Collected data
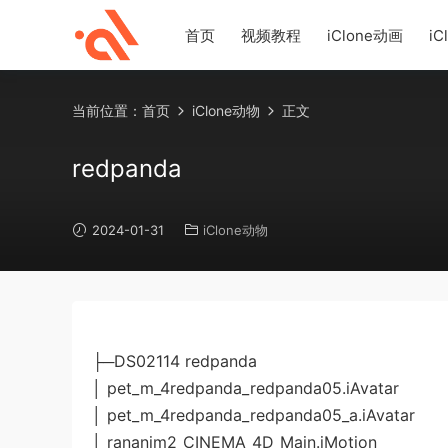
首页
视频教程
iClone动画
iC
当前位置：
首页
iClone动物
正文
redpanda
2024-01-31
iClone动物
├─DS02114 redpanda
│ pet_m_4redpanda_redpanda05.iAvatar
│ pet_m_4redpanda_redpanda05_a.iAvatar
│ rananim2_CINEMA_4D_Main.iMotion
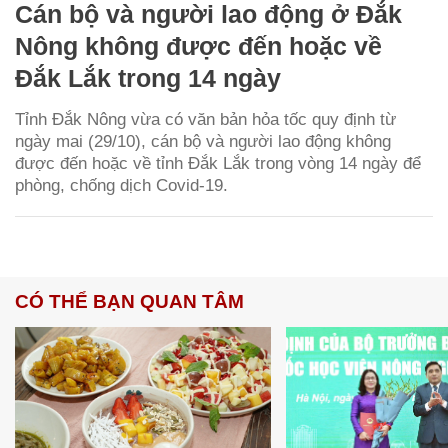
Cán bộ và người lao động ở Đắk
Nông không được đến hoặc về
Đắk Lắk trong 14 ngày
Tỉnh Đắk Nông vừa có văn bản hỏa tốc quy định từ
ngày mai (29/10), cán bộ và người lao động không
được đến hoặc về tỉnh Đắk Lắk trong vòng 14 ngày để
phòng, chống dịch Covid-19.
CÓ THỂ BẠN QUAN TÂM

* * *

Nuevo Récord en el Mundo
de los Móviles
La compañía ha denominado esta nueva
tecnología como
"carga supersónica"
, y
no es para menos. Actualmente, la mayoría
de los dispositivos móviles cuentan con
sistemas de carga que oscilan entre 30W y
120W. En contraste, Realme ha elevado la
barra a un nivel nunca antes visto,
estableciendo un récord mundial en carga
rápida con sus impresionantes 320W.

Exercise goal
From the records above, copy only the lines starting with the line that holds "Cán bộ và người lao động ở Đắk" and going on through the line that holds "CÓ THỂ BẠN QUAN TÂM", exactly as written.

Exercise response
Cán bộ và người lao động ở Đắk
Nông không được đến hoặc về
Đắk Lắk trong 14 ngày
Tỉnh Đắk Nông vừa có văn bản hỏa tốc quy định từ
ngày mai (29/10), cán bộ và người lao động không
được đến hoặc về tỉnh Đắk Lắk trong vòng 14 ngày để
phòng, chống dịch Covid-19.
CÓ THỂ BẠN QUAN TÂM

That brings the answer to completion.